Нэфисэ, вздрогнув, остановилась. Кудрявые волосы Хайдара развевались на ветру, тонкие ноздри дрожали:
«Нос совсем как у матери», — подумала Нэфисэ.
— Послушай, Нэфисэ, я...
Поняла ли она, что хотел сказать ей Хайдар, или невольно получилось так, но Нэфисэ, нахмурив брови, вдруг закричала:
— Карлыгач, ты что зеваешь! Гляди, куда лошади бредут! — и она опрометью бросилась бежать.
Видно, Карлыгач действительно зазевалась — лошади тащили машину прямо в кок-сагыз.
2
Сумерки все более сгущались, надвигалась ночь. Хайдар сидел в прохладных сенях за столиком и готовился к докладу о положении на фронтах и о задачах колхозников. По поручению партийной организации он должен был сделать этот доклад завтра на общем собрании колхоза.

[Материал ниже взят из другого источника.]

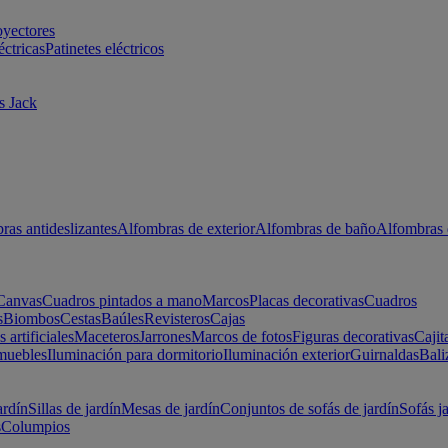
oyectores
éctricas
Patinetes eléctricos
s Jack
ras antideslizantes
Alfombras de exterior
Alfombras de baño
Alfombras 
Canvas
Cuadros pintados a mano
Marcos
Placas decorativas
Cuadros
s
Biombos
Cestas
Baúles
Revisteros
Cajas
s artificiales
Maceteros
Jarrones
Marcos de fotos
Figuras decorativas
Cajit
muebles
Iluminación para dormitorio
Iluminación exterior
Guirnaldas
Bali
ardín
Sillas de jardín
Mesas de jardín
Conjuntos de sofás de jardín
Sofás j
s
Columpios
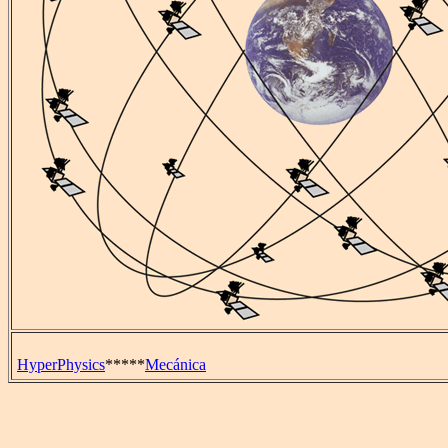
HyperPhysics
*****
Mecánica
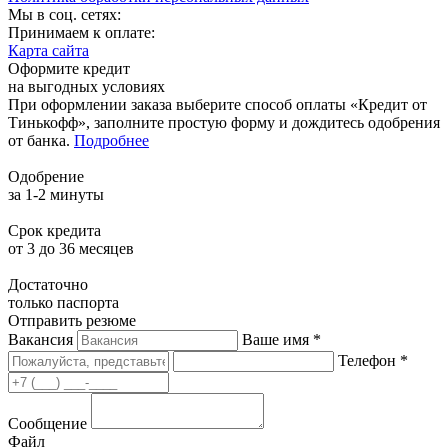
Мы в соц. сетях:
Принимаем к оплате:
Карта сайта
Оформите кредит
на выгодных условиях
При оформлении заказа выберите способ оплаты «Кредит от
Тинькофф», заполните простую форму и дождитесь одобрения
от банка.
Подробнее
Одобрение
за 1-2 минуты
Срок кредита
от 3 до 36 месяцев
Достаточно
только паспорта
Отправить резюме
Вакансия
Ваше имя *
Телефон *
Сообщение
Файл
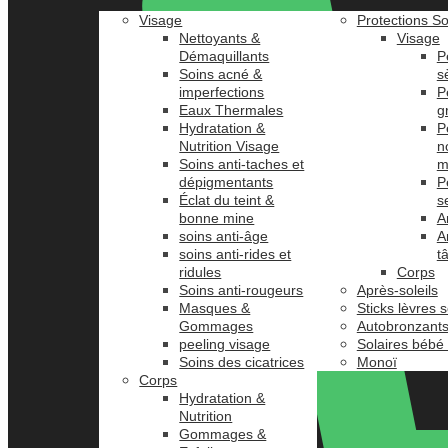
Visage
Protections So
Nettoyants &
Visage
Démaquillants
P
Soins acné &
s
imperfections
P
Eaux Thermales
g
Hydratation &
P
Nutrition Visage
n
Soins anti-taches et
m
dépigmentants
P
Éclat du teint &
s
bonne mine
A
soins anti-âge
A
soins anti-rides et
t
ridules
Corps
Soins anti-rougeurs
Après-soleils
Masques &
Sticks lèvres s
Gommages
Autobronzant
peeling visage
Solaires bébé
Soins des cicatrices
Monoï
Corps
Hydratation &
Nutrition
Gommages &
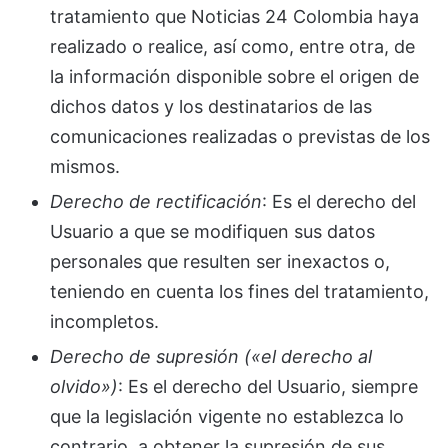
tratamiento que Noticias 24 Colombia haya
realizado o realice, así como, entre otra, de
la información disponible sobre el origen de
dichos datos y los destinatarios de las
comunicaciones realizadas o previstas de los
mismos.
Derecho de rectificación
: Es el derecho del
Usuario a que se modifiquen sus datos
personales que resulten ser inexactos o,
teniendo en cuenta los fines del tratamiento,
incompletos.
Derecho de supresión («el derecho al
olvido»)
: Es el derecho del Usuario, siempre
que la legislación vigente no establezca lo
contrario, a obtener la supresión de sus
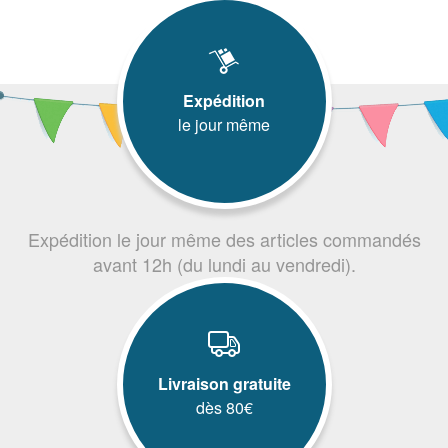
Expédition
le jour même
Expédition le jour même des articles commandés
avant 12h (du lundi au vendredi).
Livraison gratuite
dès 80€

Времени у него было еще много. Он задумчиво водил пером по бумаге, и вдруг из-под пера стали вырисовываться брови, разлетные, как крылья ласточки, милое женское лицо с длинными ресницами. Еще несколько штрихов, и в уголках губ заиграла чуть приметная улыбка. Совсем как у «нее»! Хайдар улыбнулся как бы в ответ ей и, аккуратно обрезав бумагу, прислонил рисунок к мерно тикавшему будильнику и поднялся.
«Возможно, и сегодня мне только почудилось?» Он склонился над улыбающейся головкой: «Нет, не почудилось! Нет...»

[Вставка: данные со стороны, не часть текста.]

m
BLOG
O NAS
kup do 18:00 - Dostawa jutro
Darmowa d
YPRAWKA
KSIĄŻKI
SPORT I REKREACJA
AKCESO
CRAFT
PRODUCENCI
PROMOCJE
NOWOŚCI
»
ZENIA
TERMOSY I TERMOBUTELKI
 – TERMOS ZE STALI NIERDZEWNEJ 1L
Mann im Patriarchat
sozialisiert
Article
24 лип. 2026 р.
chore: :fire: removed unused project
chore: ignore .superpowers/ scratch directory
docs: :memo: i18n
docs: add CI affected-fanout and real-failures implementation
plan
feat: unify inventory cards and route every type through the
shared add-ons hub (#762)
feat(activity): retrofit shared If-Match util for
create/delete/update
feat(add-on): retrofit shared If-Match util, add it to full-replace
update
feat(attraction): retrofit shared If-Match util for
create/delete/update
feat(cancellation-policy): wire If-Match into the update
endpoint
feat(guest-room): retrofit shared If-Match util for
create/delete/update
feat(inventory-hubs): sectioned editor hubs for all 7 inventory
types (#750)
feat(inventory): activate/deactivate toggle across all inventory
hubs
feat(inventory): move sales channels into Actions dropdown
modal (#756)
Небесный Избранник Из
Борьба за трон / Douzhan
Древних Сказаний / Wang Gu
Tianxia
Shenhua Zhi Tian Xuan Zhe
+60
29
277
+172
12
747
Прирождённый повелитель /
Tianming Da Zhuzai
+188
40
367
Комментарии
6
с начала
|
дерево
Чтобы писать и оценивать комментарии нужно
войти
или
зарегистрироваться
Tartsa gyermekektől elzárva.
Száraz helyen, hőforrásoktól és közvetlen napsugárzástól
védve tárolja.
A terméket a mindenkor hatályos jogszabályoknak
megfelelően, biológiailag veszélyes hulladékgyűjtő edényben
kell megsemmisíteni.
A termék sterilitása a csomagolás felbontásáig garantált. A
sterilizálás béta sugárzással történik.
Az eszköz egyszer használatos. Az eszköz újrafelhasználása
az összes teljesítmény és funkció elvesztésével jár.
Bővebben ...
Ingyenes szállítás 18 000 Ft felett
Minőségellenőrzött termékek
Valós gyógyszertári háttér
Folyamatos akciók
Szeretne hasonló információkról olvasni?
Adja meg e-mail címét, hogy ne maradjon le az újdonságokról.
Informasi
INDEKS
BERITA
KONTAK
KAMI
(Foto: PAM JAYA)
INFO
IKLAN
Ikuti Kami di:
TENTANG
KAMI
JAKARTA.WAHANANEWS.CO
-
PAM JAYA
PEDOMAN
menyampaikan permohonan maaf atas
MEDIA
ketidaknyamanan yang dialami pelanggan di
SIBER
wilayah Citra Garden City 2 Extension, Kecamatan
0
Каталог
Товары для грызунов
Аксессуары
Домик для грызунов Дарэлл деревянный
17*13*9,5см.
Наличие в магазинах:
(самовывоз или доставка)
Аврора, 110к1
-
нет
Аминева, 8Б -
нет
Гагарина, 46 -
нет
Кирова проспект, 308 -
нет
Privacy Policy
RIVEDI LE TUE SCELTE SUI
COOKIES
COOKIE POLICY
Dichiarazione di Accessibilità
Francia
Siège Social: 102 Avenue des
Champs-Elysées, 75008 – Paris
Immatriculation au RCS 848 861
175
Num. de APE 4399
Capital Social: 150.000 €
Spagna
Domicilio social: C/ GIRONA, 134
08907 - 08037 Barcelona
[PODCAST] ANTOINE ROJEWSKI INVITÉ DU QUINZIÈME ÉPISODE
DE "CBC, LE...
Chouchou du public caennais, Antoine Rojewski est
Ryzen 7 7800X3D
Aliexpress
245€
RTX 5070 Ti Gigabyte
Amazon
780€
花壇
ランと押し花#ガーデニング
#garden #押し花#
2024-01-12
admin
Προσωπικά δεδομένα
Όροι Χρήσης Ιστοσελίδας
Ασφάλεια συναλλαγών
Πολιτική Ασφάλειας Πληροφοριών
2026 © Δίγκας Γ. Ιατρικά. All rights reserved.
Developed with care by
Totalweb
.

Хайдар ходил по чисто вымытым половицам, осторожно ступая на раненую ногу. Время от времени он спускался с крыльца и стоял, подняв голову, посреди двора, словно прислушивался к чему-то, и опять спешил в сени.

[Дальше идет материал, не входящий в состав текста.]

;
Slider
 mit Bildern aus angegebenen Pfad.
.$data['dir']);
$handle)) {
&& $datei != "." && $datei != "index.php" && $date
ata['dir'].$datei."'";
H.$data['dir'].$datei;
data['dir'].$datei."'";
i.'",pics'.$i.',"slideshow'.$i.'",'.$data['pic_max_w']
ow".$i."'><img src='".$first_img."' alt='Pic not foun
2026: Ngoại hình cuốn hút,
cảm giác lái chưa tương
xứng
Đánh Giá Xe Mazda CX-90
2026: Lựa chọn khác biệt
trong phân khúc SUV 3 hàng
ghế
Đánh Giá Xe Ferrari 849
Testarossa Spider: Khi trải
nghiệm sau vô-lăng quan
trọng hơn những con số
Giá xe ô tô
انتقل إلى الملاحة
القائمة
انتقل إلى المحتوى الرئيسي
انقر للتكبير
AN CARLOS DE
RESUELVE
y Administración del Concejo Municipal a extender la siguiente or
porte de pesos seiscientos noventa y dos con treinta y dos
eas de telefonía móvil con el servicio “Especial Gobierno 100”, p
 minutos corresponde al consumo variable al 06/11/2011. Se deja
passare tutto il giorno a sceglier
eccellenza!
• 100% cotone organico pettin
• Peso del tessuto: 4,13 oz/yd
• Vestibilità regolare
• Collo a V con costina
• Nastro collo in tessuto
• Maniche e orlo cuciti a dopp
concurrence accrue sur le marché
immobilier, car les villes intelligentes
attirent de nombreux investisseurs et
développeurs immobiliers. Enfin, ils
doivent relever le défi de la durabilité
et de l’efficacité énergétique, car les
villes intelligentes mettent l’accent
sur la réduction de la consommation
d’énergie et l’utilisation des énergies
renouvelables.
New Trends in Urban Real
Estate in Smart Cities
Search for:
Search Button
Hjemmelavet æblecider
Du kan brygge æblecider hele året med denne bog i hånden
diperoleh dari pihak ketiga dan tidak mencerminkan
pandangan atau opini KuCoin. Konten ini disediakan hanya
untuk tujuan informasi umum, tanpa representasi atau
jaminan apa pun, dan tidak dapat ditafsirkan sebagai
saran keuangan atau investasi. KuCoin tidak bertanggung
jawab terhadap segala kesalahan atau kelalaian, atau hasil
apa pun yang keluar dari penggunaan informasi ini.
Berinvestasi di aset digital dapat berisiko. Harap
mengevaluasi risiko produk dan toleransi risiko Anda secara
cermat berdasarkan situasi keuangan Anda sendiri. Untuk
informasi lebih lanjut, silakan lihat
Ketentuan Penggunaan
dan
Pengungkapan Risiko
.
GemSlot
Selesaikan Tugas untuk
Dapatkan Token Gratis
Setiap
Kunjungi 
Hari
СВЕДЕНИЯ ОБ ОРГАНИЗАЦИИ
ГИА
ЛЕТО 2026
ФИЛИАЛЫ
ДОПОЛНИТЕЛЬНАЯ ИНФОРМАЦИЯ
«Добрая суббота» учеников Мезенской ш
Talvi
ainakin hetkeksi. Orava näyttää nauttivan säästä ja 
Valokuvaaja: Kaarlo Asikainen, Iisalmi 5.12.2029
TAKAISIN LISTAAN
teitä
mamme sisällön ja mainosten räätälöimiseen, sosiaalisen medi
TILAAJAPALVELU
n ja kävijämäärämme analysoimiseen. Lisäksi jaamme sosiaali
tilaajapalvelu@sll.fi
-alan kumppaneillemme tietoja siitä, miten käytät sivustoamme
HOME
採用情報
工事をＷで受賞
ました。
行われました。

Вокруг маленькой лампы на столе сновали ночные бабочки, в раскрытое окно смотрела черными глазками смородина. За нею поблескивала листьями вишня. А над всем этим нависла темная ночь, глухая, предвещавшая грозу августовская ночь. Встревоженные духотою, бились о стекла окон жучки. Где-то далеко, разрывая ночную тьму, полыхали зарницы.
Хайдар стоял у окна, чутко прислушиваясь к ночным звукам. В этот поздний час Байтирак продолжает жить сложной, напряженной жизнью. Вот по мосту прогромыхала порожняя телега, за ней вторая, третья... Это транспортная бригада возвращается с элеватора, впереди Тэзкирэ, потом Ильгизар... Они дадут лошадям отдохнуть и в полночь опять повезут хлеб на пристань.